Paul Colligan: Well, value is a funny thing. When I used to sell templates, when I used to sell front page in Dream Weaver and HTML web templates, the biggest customer support problems always came from the $10 templates and the least amount of customer support always came from the $150 template packs. So, I would make 15 times as much money and I would have less customer support by selling the template packs. And that’s the way it goes for the bigger ticket items. You know, the flip side of it is though, with the bigger ticket items, you can actually afford to do the customer support. Could we do Podcast Secrets as a $100 course and still make money? Yeah, we definitely could but a couple of things would happen: A, we’d have an audience that only expected $100 for the content and the expectations that you go in with are extremely important. B, we probably have 10 times as much customer support and really it’s not a question of how many people would pay a hundred. It’s a question of how many people would not pay $997 who would pay $100. That’s the question you want to look at.

MemberCon: Is there any system that I can employ that you employ other than just pulling a number out of the air that we think the market with bear?

Paul Colligan: Survey. Survey. You build a list. You survey. You ask them, “How much does this content worth for you?” and then you just run the spreadsheet. If 100 people said this is worth 10 bucks a month, and only 10 people said it’s worth 100 bucks a month, well take the 10 people at 100 bucks a month, same amount of money but a lot less effort. So, you find out how much they’re willing to pay and then you draw the line on the spreadsheet. You figure out where this thing makes sense. Typically, people go, well, everybody wants to pay $10 a month. Yeah, but you got these 8 people who are willing to pay a $100 a month or these nine people willing to pay $1000 a month. All these products have cost associated with them. It cost us. I mean we send out a physical product with Podcast Secrets. And so, for every dollar more we could charge, that was straight profit.
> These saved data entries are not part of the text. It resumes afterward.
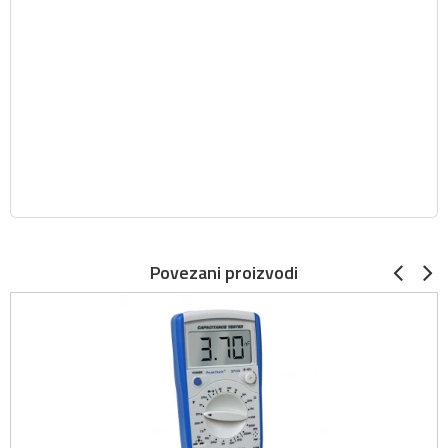
Povezani proizvodi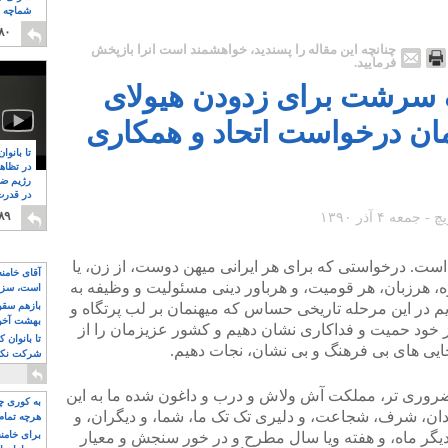
شماچه م
۸
۸۰
چنانچه این مقاله را پسندید، خواهشمند است آنرا بازپخش
فرمایید.
اک سرشت برای زدودن هیولای
ان درخواست اتحاد و همکاری
تا بانوا
در تظاه
رژیم ضد
در قدرت
۸
۸۹
است. درخواستی که برای هر ایرانی میهن دوست، از زن، یا
آقای خامن
وه، هرزبان، هر قومیت، و هرباور دینی مسئولیت و وظیفه به
است، سزا
تواند باشد؟
اریم در این مرحله تاریخی حساس که میهنمان بر لب پرتگاه و
بازهم سقوط
بهشت آخون
خود حمیت و فداکاری نشان دهیم و کشور عزیزمان را از
تا بانوان 
ایی های بی فرهنگ و بی نشان، نجات دهیم.
شرکت نکنن
قدرت باقی
 ضروری تر، مملکت آش ولاش و درب و داغون شده ما به این
به کوری چش
ان، شرف، شجاعت، و دلیری تک تک ما، شما، و دیگران، و
هرچه تمام
 دیگر ماه، و هفته ویا سال مطرح و در خور سنجش و معیار
برای خامنه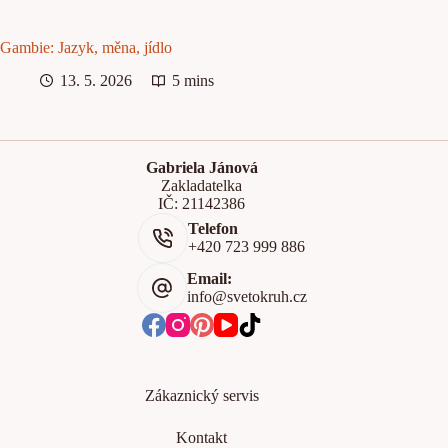
Gambie: Jazyk, měna, jídlo
13. 5. 2026
5 mins
Gabriela Jánová
Zakladatelka
IČ: 21142386
Telefon
+420 723 999 886
Email:
info@svetokruh.cz
Zákaznický servis
Kontakt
MemberCon: I’ve seen Frank Kern’s Mass Control, which are beautiful CDs and the beautiful covers. But isn’t that…weren’t we supposed to be getting away from all that? Was the beauty of Internet marketing is we didn’t have to deliver a physical product? Is that changing now?
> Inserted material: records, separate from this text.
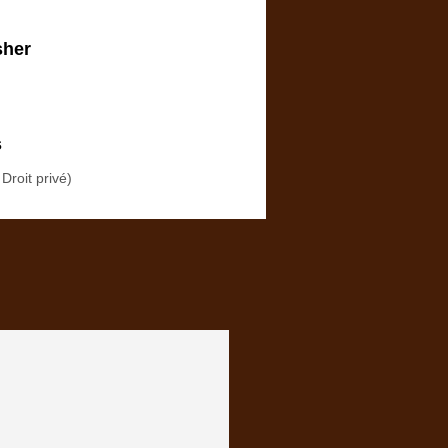
sher
s
 Droit privé)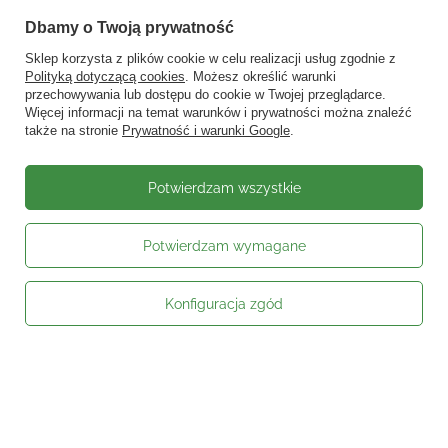
Dbamy o Twoją prywatność
Sklep korzysta z plików cookie w celu realizacji usług zgodnie z
Polityką dotyczącą cookies
. Możesz określić warunki
przechowywania lub dostępu do cookie w Twojej przeglądarce.
Więcej informacji na temat warunków i prywatności można znaleźć
także na stronie
Prywatność i warunki Google
.
Potwierdzam wszystkie
Potwierdzam wymagane
Konfiguracja zgód
Moje zamówienie
Status zamówienia
Śledzenie przesyłki
Kontakt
Paul Colligan: Well, now, you’re looking at the marketing issue of what Armand Morin calls the “thump value”. And thump value is huge. I mean if I spend $1000 on something, if I spend $2000 on something, if I spend $3000 on something, I want to know. I need to know that I got my money’s worth and packaging does that for you. I mean the Formula Five product is gorgeous. I mean there’s never been anything as good looking as that in the history of Internet marketing. And as a result, you’re looking at it and go, “Darn it, I got my money’s worth.” Now the funny thing is, is the videos inside of those DVDs are some of the most boring visually. The content is stellar but boring visually, you know, in the entire world but because you got that gorgeous package. The more you pay at the restaurant, the more highfalutin that stuff is going to be delivered. So, the fact of the matter is a good meal could come on paper plates but just when you pay a certain price, you expect packaging accordingly. One day Internet marketers are going to say, “All right, I’m going to sell half as the thump product. I’m going to sell half as the virtual product and I’m going to see what my returns are.” Returns, let’s face it: Me sending back the Formula Five notebook is a lot more effort than me saying, “I deleted your podcast. Give me my money back.” It’s just sales, man.